"Father, do
give me away; I will soon come back again." Then the father parted with
him to the two men for a handsome bit of money. "Where do you want to
sit?" they said to him. "Oh, just set me on the rim of your hat, and
then I can walk backwards and forwards and look at the country, and
still not fall down." They did as he wished, and when Thumbling had
taken leave of his father, they went away with him. They walked until it
was dusk, and then the little fellow said, "Do take me down; I want to
come down." The man took his hat off, and put the little fellow on the
ground by the wayside, and he leapt and crept about a little between the
sods, and then he suddenly slipped into a mouse-hole which he had sought
out. "Good-evening, gentlemen, just go home without me," he cried to
them, and mocked them.
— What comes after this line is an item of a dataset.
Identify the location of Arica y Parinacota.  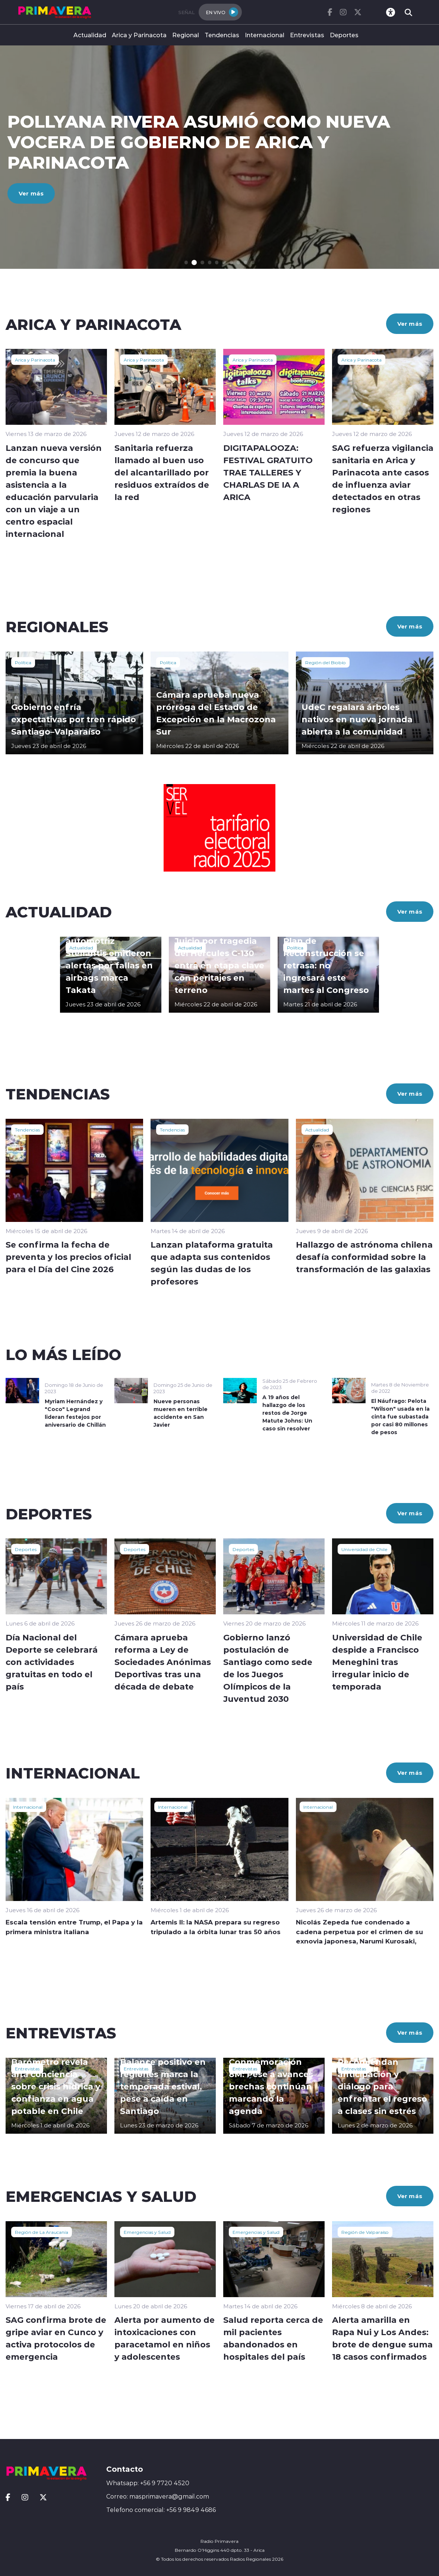 (139, 35).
They ran thither and stuck their sticks into the
mouse-hole, but it was all lost labor. Thumbling crept still farther in,
and as it soon became quite dark, they were forced to go home with their
vexation and their empty purses.
When Thumbling saw that they were gone, he crept back out of the
subterranean passage. "It is so dangerous to walk on the ground in the
dark," said he; "how easily a neck or a leg is broken!" Fortunately, he
knocked against an empty snail-shell. "Thank God!" said he. "In that I
can pass the night in safety," and got into it.